Although the name "campomelic dysplasia" is well established, it can lead to confusion as not every child with CD has bowed limbs (ACD) and, conversely, most children with bowed limbs do not have CD but another of the frequent genetic disorders of bone, including osteogenesis imperfecta (OI), hypophosphatasia, cartilage-hair hypoplasia, and others (see Differential Diagnosis).

Prevalence

No reliable data exist regarding the prevalence of CD. The authors estimate it to be in the range of 1:40,000 to 1:80,000.

Differential Diagnosis

In the prenatal period, the most common error is to confuse osteogenesis imperfecta (OI) types 2 or 3 with campomelic dysplasia (CD). As OI is more common than CD, it is a more frequent cause of bowed limbs on antenatal ultrasound examination.

Other genetic disorders of the skeleton with prenatal limb bowing to consider include hypophosphatasia, cartilage hair hypoplasia, and even thanatophoric dysplasia.

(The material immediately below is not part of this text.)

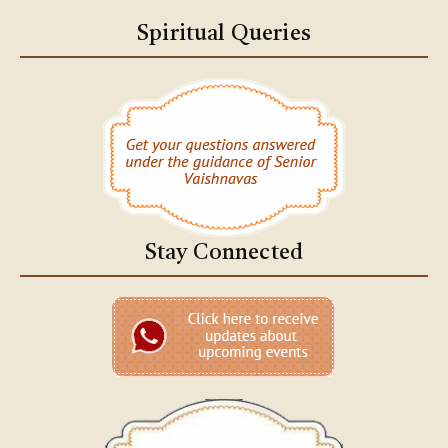
Spiritual Queries
Stay Connected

After birth, the differential diagnosis is mainly spondyloepiphyseal dysplasia congenita (SEDC; COL2A1 pathogenic variants) because of the facial features, cleft palate, and short limbs. The milder type 2 collagenopathy, Stickler syndrome, may also be considered in the differential as the facial features are very similar. Radiographs distinguish between these conditions. See also Type 2 Collagen Disorders Overview.

Management

Evaluations Following Initial Diagnosis

To establish the extent of disease and needs in an individual diagnosed with campomelic dysplasia (CD), the following investigations are recommended:

  • Karyotype analysis to identify abnormalities involving the SOX9 locus on 17q24.3-q25.1 and especially in phenotypic females to identify those with a 46,XY karyotype
  • Full skeletal survey including views of the cervical spine to identify cervical vertebral abnormalities
  • Hearing screening
  • Consultation with a clinical geneticist and/or genetic counselor

Treatment of Manifestations

In children with CD and cleft palate, care by a craniofacial team and surgical closure are recommended.

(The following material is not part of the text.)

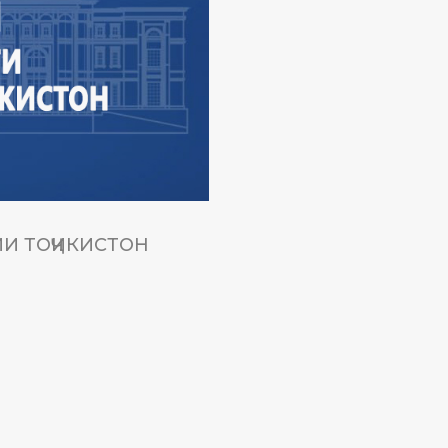
И ТОҶИКИСТОН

In individuals with a 46,XY karyotype and female genitalia, gonadectomy is recommended because of the increased risk of gonadoblastoma. (No data regarding the appropriate age for this procedure are available.)

Most survivors with CD require orthopedic care. Clubfeet require surgical correction. The hips should be checked for luxation.

Cervical fusion surgery is sometimes needed for cervical vertebral instability resulting from vertebral malformations.

Surgery is often required in childhood for progressive cervicothoracic kyphoscoliosis that compromises lung function [Thomas et al 1997]. Bracing is usually not helpful.

Prevention of Secondary Complications

Risk associated with use of anesthesia prior to imaging or surgery. If a cervical spine abnormality is identified, special care should be exercised for any surgical procedure.

Surveillance

Most long-term survivors require annual monitoring of growth and spinal curvature by clinical and radiographic measurements.

Evaluation of Relatives at Risk

See Genetic Counseling for issues related to testing of at-risk relatives for genetic counseling purposes.

Therapies Under Investigation

Search ClinicalTrials.gov in the US and EU Clinical Trials Register in Europe for access to information on clinical studies for a wide range of diseases and conditions. Note: There may not be clinical trials for this disorder.